4:57 Here 0.3 instead of 0.2, no big deal,
5:00 however we wanted allocating the set each time to the loop,
5:03 you'll see this is fairly slower.
5:08 So 2 seconds, instead of 0.2 seconds,
5:10 so that's like 10 times slower,
5:12 so you really have to decide how much does this performance matter
5:16 you can see it's almost entirely negligible
5:18 when you extract it outside of the loop, and you write it like this,
5:24 it's still quite fast but it does put indent in when you do it this way.
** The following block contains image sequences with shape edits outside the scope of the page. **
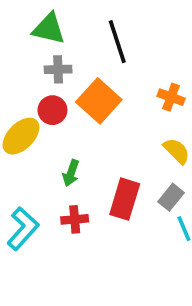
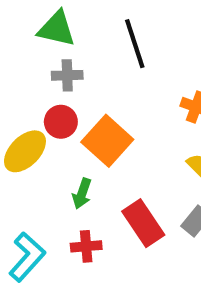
orange square: (99, 101) -> (107, 141), moved
red rectangle: (125, 199) -> (143, 223), turned -51

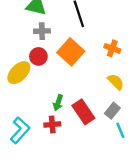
orange square: (107, 141) -> (71, 52), moved
green arrow: (82, 194) -> (58, 103), moved

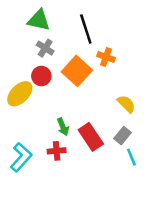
gray cross: (42, 31) -> (45, 48), turned 35
orange cross: (112, 48) -> (106, 57), moved
green arrow: (58, 103) -> (63, 127), turned -42

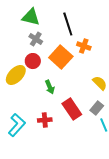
green arrow: (63, 127) -> (50, 87), moved

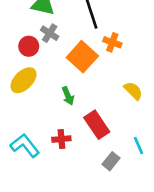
red circle: (33, 61) -> (29, 46), moved
gray rectangle: (97, 108) -> (111, 161), moved
cyan L-shape: (17, 125) -> (25, 146), turned -80

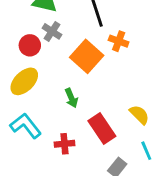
yellow semicircle: (133, 91) -> (139, 115), moved
cyan L-shape: (25, 146) -> (26, 126), moved

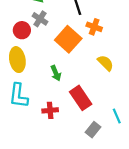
yellow ellipse: (24, 81) -> (17, 60), turned -55
yellow semicircle: (139, 115) -> (105, 63), moved
cyan L-shape: (26, 126) -> (19, 96), turned -135

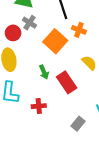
red rectangle: (81, 98) -> (67, 82), moved

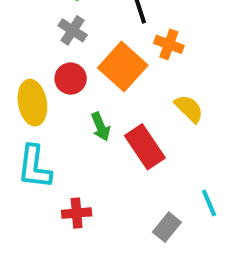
red circle: (13, 33) -> (71, 79), moved
red cross: (39, 106) -> (77, 213), moved

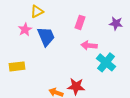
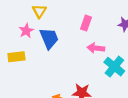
yellow triangle: (37, 11) -> (39, 11), turned -32
yellow rectangle: (17, 66) -> (16, 57), moved

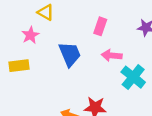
yellow triangle: (39, 11) -> (46, 12), turned -32
blue trapezoid: (49, 38) -> (70, 54), moved

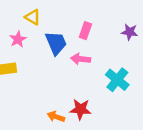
blue trapezoid: (70, 54) -> (56, 43), moved
pink arrow: (112, 55) -> (81, 59), moved

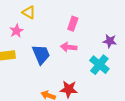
purple star: (130, 32) -> (110, 41), moved
blue trapezoid: (56, 43) -> (41, 54), moved

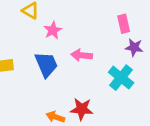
pink rectangle: (73, 24) -> (124, 24), moved, turned -32
pink star: (16, 31) -> (53, 30), moved

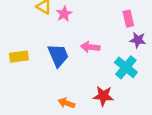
pink star: (53, 30) -> (64, 14), moved
red star: (82, 109) -> (103, 96), moved

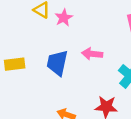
blue trapezoid: (58, 55) -> (57, 63), turned -145

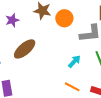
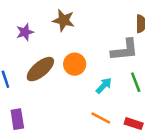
orange circle: (64, 18) -> (75, 64), moved

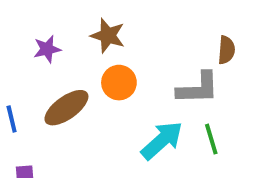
orange circle: (75, 64) -> (119, 83), moved
cyan arrow: (104, 86) -> (162, 140), size x1.6

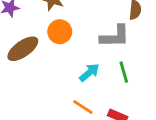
cyan arrow: (162, 140) -> (89, 73), size x0.7

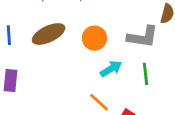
orange circle: (60, 32) -> (94, 38), moved

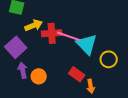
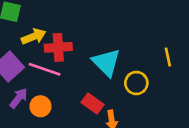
pink line: (69, 36) -> (45, 69), moved
purple arrow: (23, 70) -> (19, 98), turned 49

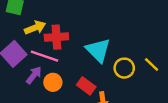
yellow line: (168, 57) -> (152, 64), moved, turned -35
purple arrow: (19, 98) -> (34, 75), moved
orange circle: (40, 106) -> (53, 82), moved

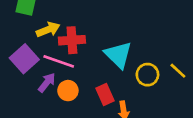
red rectangle: (86, 86) -> (105, 95), turned 30

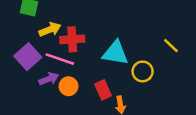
cyan triangle: (118, 55) -> (115, 53), turned -36
yellow line: (178, 71) -> (171, 46), moved
purple arrow: (47, 83) -> (49, 79), turned 30

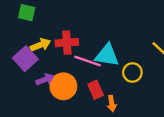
yellow arrow: (50, 29) -> (40, 45), moved
pink line: (60, 59) -> (88, 61), moved
orange circle: (68, 86) -> (63, 86), size x1.5

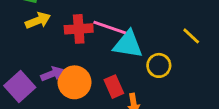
yellow arrow: (40, 45) -> (38, 21), moved
purple square: (25, 59) -> (20, 87), moved
pink line: (88, 61) -> (110, 28), moved

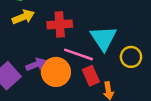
pink line: (110, 28) -> (78, 54), moved
cyan triangle: (128, 44) -> (103, 38), turned 48

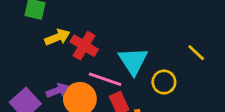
yellow arrow: (23, 17) -> (57, 37), moved
red cross: (60, 24) -> (84, 46), turned 35

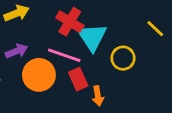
red cross: (84, 46) -> (70, 22), moved
purple arrow: (57, 90) -> (17, 51), moved

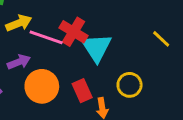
pink line: (64, 55) -> (46, 37), moved
yellow circle: (123, 58) -> (130, 85), moved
5:31 So here I commented out a little test if you want to play with it,
5:33 feel free to uncomment it,
5:35 you should really thrive to do this, this sort of test here,
5:37 and maybe I'll make it the most readable version
5:39 until we have a performance problem, so we can inline this here,
5:45 excellent,
5:46 so here is a nice Pythonic way to test a single variable
5:50 against multiple values in Python.
5:53 So this is probably the most natural way to write this code
5:56 coming from somewhere like C++, Java, C# and so on,
5:59 however, in Python we can use this set and the "n" operator
6:04 to make this much readable,
6:06 now if we want to see all the cases,
6:08 it's very easy just look at what's in the set if you want to add or remove one
6:11 easy to do and you won't miss an "or" with an "end"
6:15 or drop a parenthesis or something weird like that.